__MATERIAL TO PROCESS__.
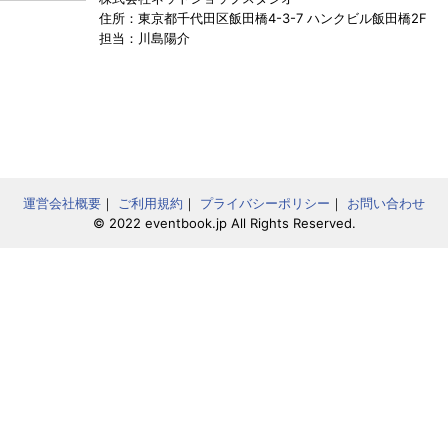
住所：東京都千代田区飯田橋4-3-7 ハンクビル飯田橋2F
担当：川島陽介
運営会社概要
｜
ご利用規約
｜
プライバシーポリシー
｜
お問い合わせ
© 2022 eventbook.jp All Rights Reserved.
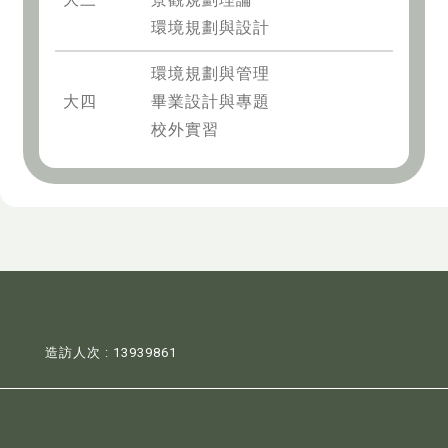
環境規劃與設計
環境規劃與管理
大四
畢業設計與專題
校外實習
造訪人次 : 13939861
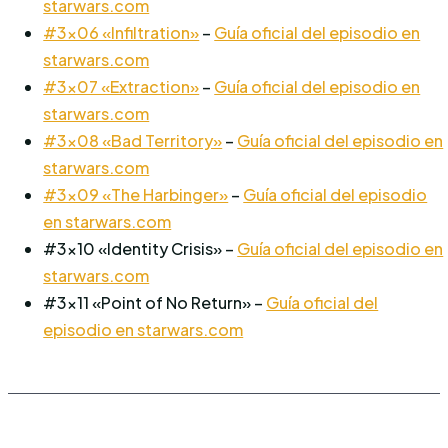
starwars.com
#3×06 «Infiltration»
–
Guía oficial del episodio en
starwars.com
#3×07 «Extraction»
–
Guía oficial del episodio en
starwars.com
#3×08 «Bad Territory»
–
Guía oficial del episodio en
starwars.com
#3×09 «The Harbinger»
–
Guía oficial del episodio
en starwars.com
#3×10 «Identity Crisis» –
Guía oficial del episodio en
starwars.com
#3×11 «Point of No Return» –
Guía oficial del
episodio en starwars.com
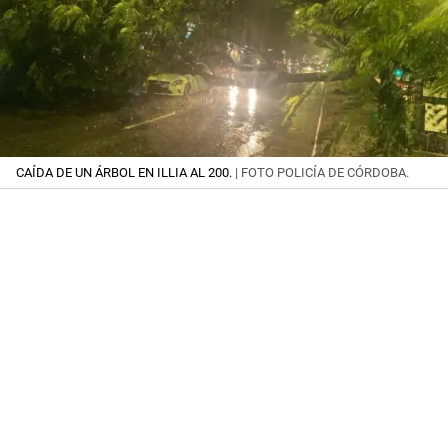
CAÍDA DE UN ÁRBOL EN ILLIA AL 200.
| FOTO POLICÍA DE CÓRDOBA.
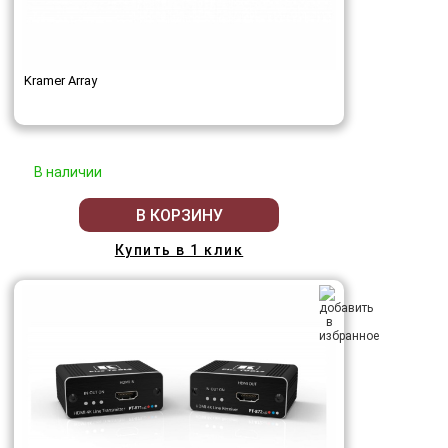
Kramer Array
В наличии
В КОРЗИНУ
Купить в 1 клик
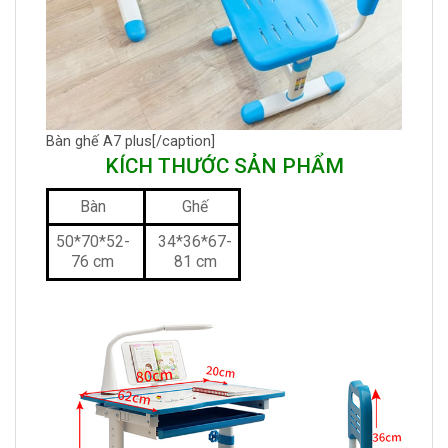
Bàn ghế A7 plus[/caption]
KÍCH THƯỚC SẢN PHẨM
Bàn
Ghế
50*70*52-
34*36*67-
76 cm
81 cm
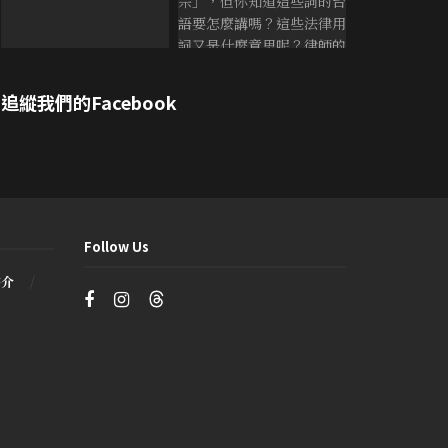
追縱我們的Facebook
Follow Us
書介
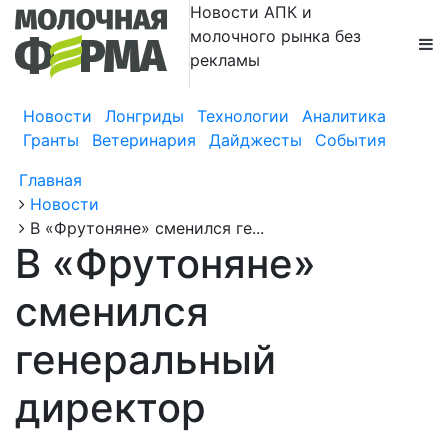
Новости АПК и
молочного рынка без
рекламы
Новости
Лонгриды
Технологии
Аналитика
Гранты
Ветеринария
Дайджесты
События
Главная
Новости
В «Фрутоняне» сменился ге...
В «Фрутоняне»
сменился
генеральный
директор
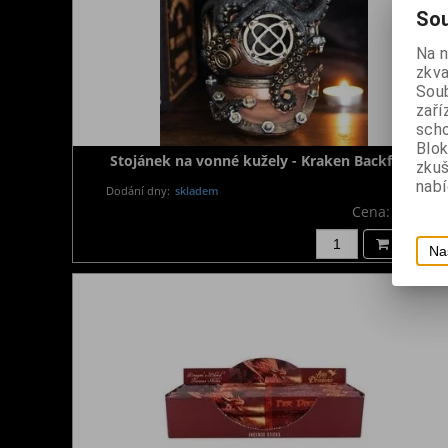
Sou
Na 
zkva
Soub
zaří
scho
Blok
Stojánek na vonné kužely - Kraken Backflow
zku
nabí
Dodání dny:
skladem
Cena:
1 490 K
Koupit
Na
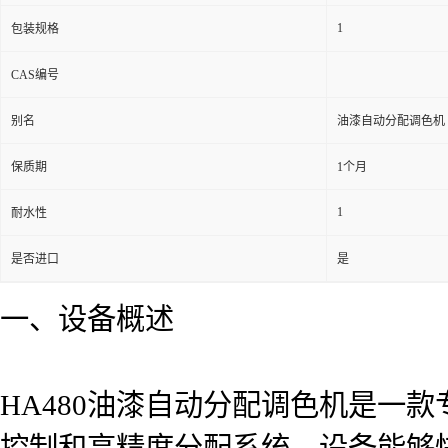
1
包装规格
CAS编号
别名
油漆自动分配调色机
保质期
1个月
1
耐水性
是否进口
是
一、设备概述
HA480油漆自动分配调色机是一
控制和高精度分配系统，设备能够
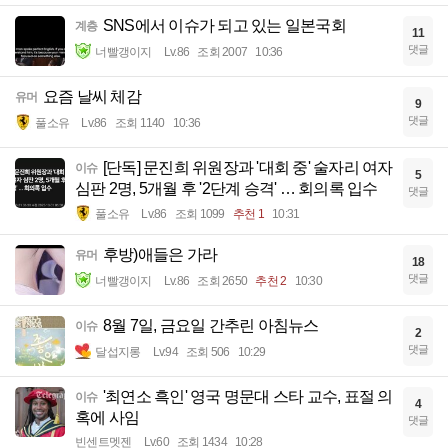
SNS에서 이슈가 되고 있는 일본국회
계층
11
댓글
너빨갱이지
Lv.86
조회 2007
10:36
요즘 날씨 체감
유머
9
댓글
풀소유
Lv.86
조회 1140
10:36
[단독] 문진희 위원장과 '대회 중' 술자리 여자
이슈
5
심판 2명, 5개월 후 '2단계 승격' … 회의록 입수
댓글
풀소유
Lv.86
조회 1099
추천 1
10:31
후방)애들은 가라
유머
18
댓글
너빨갱이지
Lv.86
조회 2650
추천 2
10:30
8월 7일, 금요일 간추린 아침뉴스
이슈
2
댓글
달섭지롱
Lv.94
조회 506
10:29
'최연소 흑인' 영국 명문대 스타 교수, 표절 의
이슈
4
혹에 사임
댓글
빈센트멧젠
Lv.60
조회 1434
10:28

__WHAT THE EXERCISE ASKS__. Every entry above is to be transcribed exactly, with all pictures left out.

__SOLUTION__.
住所：東京都千代田区飯田橋4-3-7 ハンクビル飯田橋2F
担当：川島陽介
運営会社概要
｜
ご利用規約
｜
プライバシーポリシー
｜
お問い合わせ
© 2022 eventbook.jp All Rights Reserved.
環境規劃與設計
環境規劃與管理
大四
畢業設計與專題
校外實習
造訪人次 : 13939861
starwars.com
#3×06 «Infiltration»
–
Guía oficial del episodio en
starwars.com
#3×07 «Extraction»
–
Guía oficial del episodio en
starwars.com
#3×08 «Bad Territory»
–
Guía oficial del episodio en
starwars.com
#3×09 «The Harbinger»
–
Guía oficial del episodio
en starwars.com
#3×10 «Identity Crisis» –
Guía oficial del episodio en
starwars.com
#3×11 «Point of No Return» –
Guía oficial del
episodio en starwars.com
CAÍDA DE UN ÁRBOL EN ILLIA AL 200.
| FOTO POLICÍA DE CÓRDOBA.
Kramer Array
В наличии
В КОРЗИНУ
Купить в 1 клик
Bàn ghế A7 plus[/caption]
KÍCH THƯỚC SẢN PHẨM
Bàn
Ghế
50*70*52-
34*36*67-
76 cm
81 cm
追縱我們的Facebook
Follow Us
書介
Новости АПК и
молочного рынка без
рекламы
Новости
Лонгриды
Технологии
Аналитика
Гранты
Ветеринария
Дайджесты
События
Главная
Новости
В «Фрутоняне» сменился ге...
В «Фрутоняне»
сменился
генеральный
директор
Sou
Na 
zkva
Soub
zaří
scho
Blok
Stojánek na vonné kužely - Kraken Backflow
zku
nabí
Dodání dny:
skladem
Cena:
1 490 K
Koupit
Na
1
包装规格
CAS编号
别名
油漆自动分配调色机
保质期
1个月
1
耐水性
是否进口
是
一、设备概述
HA480油漆自动分配调色机是一
控制和高精度分配系统，设备能够
SNS에서 이슈가 되고 있는 일본국회
계층
11
댓글
너빨갱이지
Lv.86
조회 2007
10:36
요즘 날씨 체감
유머
9
댓글
풀소유
Lv.86
조회 1140
10:36
[단독] 문진희 위원장과 '대회 중' 술자리 여자
이슈
5
심판 2명, 5개월 후 '2단계 승격' … 회의록 입수
댓글
풀소유
Lv.86
조회 1099
추천 1
10:31
후방)애들은 가라
유머
18
댓글
너빨갱이지
Lv.86
조회 2650
추천 2
10:30
8월 7일, 금요일 간추린 아침뉴스
이슈
2
댓글
달섭지롱
Lv.94
조회 506
10:29
'최연소 흑인' 영국 명문대 스타 교수, 표절 의
이슈
4
혹에 사임
댓글
빈센트멧젠
Lv.60
조회 1434
10:28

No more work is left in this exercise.